Kiantone was a derivative of the Seneca word kyenthone, meaning, roughly, level place for growing corn. While the Senecas received exclussive rights to reservation lands in 1794, they did not move at once to the reservations. When anglo-saxon settlers arrived in Kiantone, they found the Kyenthono village still inhabited by the senecas.
Through the years, Kiantone made its name as a mill town, with settlers either coming up the Allegany River from Pittsburgh or overland from Buffalo.

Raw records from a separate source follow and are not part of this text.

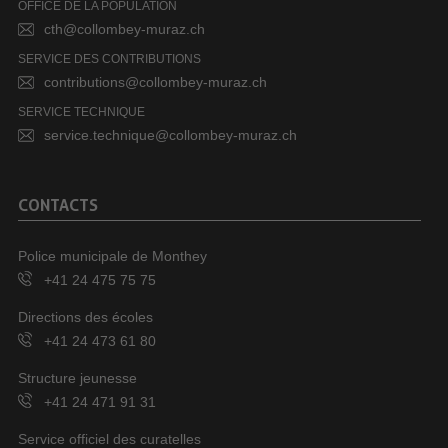
OFFICE DE LA POPULATION
cth@collombey-muraz.ch
SERVICE DES CONTRIBUTIONS
contributions@collombey-muraz.ch
SERVICE TECHNIQUE
service.technique@collombey-muraz.ch
CONTACTS
Police municipale de Monthey
+41 24 475 75 75
Directions des écoles
+41 24 473 61 80
Structure jeunesse
+41 24 471 91 31
Service officiel des curatelles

The first Kiantone town meeting was held on Feb. 21, 1854, with Ezbai Kidder elected supervisor, Levand B. Brown elected town clerk; Francis M. Alvord town school superintendent; and Stephan Norton as tax collector. According to a 2006 book, ‘‘Kiantone, Chautauqua County’s Mystical Valley,’’ by Deborah K. Cronin, construction and improvement of roads was a continuous concern, and one-room schoolhouses were built. A post office took the new town name on April 4, 1955, and would remain the town’s only post office until it was discontinued in 1900. The population remained small, and the town was geographically the smallest in Chautauqua County. For a time, Kiantone played host to one of Chautauqua County’s numerous spiritual communities, a place called Harmonia. Harmonia had up to 30 people living in it at its peak before dying out in the 1860s.